How can i sort strings contains numbers in java ? Example : abc12,abc2,xyz3,pqr23,pqr99,wer12
need to get abc2,abc12,pqr23,pqr99,wer12
i tried with comparator but can only compare that of numbers need to compare both strings and numbers . please help me. Thanks
如何在java中对包含数字的字符串进行排序?例如:abc12,abc2,xyz3,pqr23,pqr99,wer12需要得到abc2,abc12,pqr23,pqr99,wer12我尝试用比较器但只能比较数字需要比较字符串和数字。请帮我。谢谢
3 个解决方案
#1
2
If you have always the format (lettersNumbers
), you can use this regex (taken from here and slightly modified) :
如果您始终使用格式(lettersNumbers),则可以使用此正则表达式(从此处获取并略微修改):
private static final String PATTERN = "[^a-z0-9]+|(?<=[a-z])(?=[0-9])|(?<=[0-9])(?=[a-z])";
public static void main(String[] args) {
List<String> l = Arrays.asList("abc12","abc2","xyz3","pqr23","pqr99","wer12");
Collections.sort(l, new Comparator<String>(){
@Override
public int compare(String arg0, String arg1) {
String [] arr0 = arg0.split(PATTERN);
String [] arr1 = arg1.split(PATTERN);
int cmp = arr0[0].compareTo(arr1[0]);
return cmp != 0 ? cmp : Integer.compare(Integer.parseInt(arr0[1]), Integer.parseInt(arr1[1]));
}
});
System.out.println(l);
}
Output :
[abc2, abc12, pqr23, pqr99, wer12, xyz3]
#2
1
Use natural sorting:
使用自然分类:
package org.cougaar.util;
import java.util.Comparator;
/**
* A sorting comparator to sort strings numerically,
* ie [1, 2, 10], as opposed to [1, 10, 2].
*/
public final class NaturalOrderComparator<T> implements Comparator<T> {
public static final Comparator<String> NUMERICAL_ORDER = new NaturalOrderComparator<String>(false);
public static final Comparator<String> CASEINSENSITIVE_NUMERICAL_ORDER = new NaturalOrderComparator<String>(true);
private final boolean caseInsensitive;
private NaturalOrderComparator(boolean caseInsensitive) {
this.caseInsensitive = caseInsensitive;
}
int compareRight(String a, String b) {
int bias = 0;
int ia = 0;
int ib = 0;
// The longest run of digits wins.
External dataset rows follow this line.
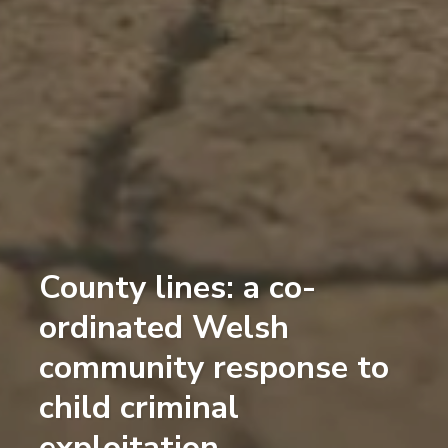
County lines: a co-
ordinated Welsh
community response to
child criminal
exploitation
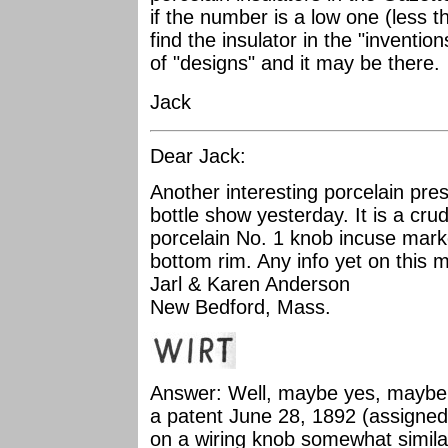
if the number is a low one (less t
find the insulator in the "invention
of "designs" and it may be there.
Jack
Dear Jack:
Another interesting porcelain pres
bottle show yesterday. It is a crud
porcelain No. 1 knob incuse mar
bottom rim. Any info yet on this
Jarl & Karen Anderson
New Bedford, Mass.
Answer: Well, maybe yes, maybe 
a patent June 28, 1892 (assigne
on a wiring knob somewhat similar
That aside, the greatest
// value wins, but we can't know that it will until we've scanned
// both numbers to know that they have the same magnitude, so we
// remember it in BIAS.
for (;; ia++, ib++) {
char ca = charAt(a, ia);
char cb = charAt(b, ib);
if (!Character.isDigit(ca) && !Character.isDigit(cb)) {
return bias;
} else if (!Character.isDigit(ca)) {
return -1;
} else if (!Character.isDigit(cb)) {
return +1;
} else if (ca < cb) {
if (bias == 0) {
bias = -1;
}
} else if (ca > cb) {
if (bias == 0)
bias = +1;
} else if (ca == 0 && cb == 0) {
return bias;
}
}
}
public int compare(T o1, T o2) {
String a = o1.toString();
String b = o2.toString();
int ia = 0, ib = 0;
int nza = 0, nzb = 0;
char ca, cb;
int result;
while (true) {
// only count the number of zeroes leading the last number compared
nza = nzb = 0;
ca = charAt(a, ia);
cb = charAt(b, ib);
// skip over leading zeros
while (ca == '0') {
if (ca == '0') {
nza++;
} else {
// only count consecutive zeroes
nza = 0;
}
// if the next character isn't a digit, then we've had a run of only zeros
// we still need to treat this as a 0 for comparison purposes
if (!Character.isDigit(charAt(a, ia+1)))
break;
ca = charAt(a, ++ia);
}
while (cb == '0') {
if (cb == '0') {
nzb++;
} else {
// only count consecutive zeroes
nzb = 0;
}
// if the next character isn't a digit, then we've had a run of only zeros
// we still need to treat this as a 0 for comparison purposes
if (!Character.isDigit(charAt(b, ib+1)))
break;
cb = charAt(b, ++ib);
}
// process run of digits
if (Character.isDigit(ca) && Character.isDigit(cb)) {
if ((result = compareRight(a.substring(ia), b
.substring(ib))) != 0) {
return result;
}
}
if (ca == 0 && cb == 0) {
// The strings compare the same. Perhaps the caller
// will want to call strcmp to break the tie.
return nza - nzb;
}
if (ca < cb) {
return -1;
} else if (ca > cb) {
return +1;
}
++ia;
++ib;
}
}
private char charAt(String s, int i) {
if (i >= s.length()) {
return 0;
} else {
return caseInsensitive ? Character.toUpperCase(s.charAt(i)) : s.charAt(i);
}
}
}
#3
1
EDIT
One way of doing it in a simplistic manner would be pad the numbers with preceeding zeroes. so, say if you have strings such as
以简单方式执行此操作的一种方法是使用前面的零填充数字。所以,如果你有字符串,比如说
abc1
abc10
abc100
You parse your strings and pad the strings which have numbers occupy the same space. so your strings would become
您解析字符串并填充具有数字占用相同空间的字符串。所以你的字符串会变成
abc001
abc010
abc100
Now, just sort them, and the natural ordering should sort them beautifully without a hassle.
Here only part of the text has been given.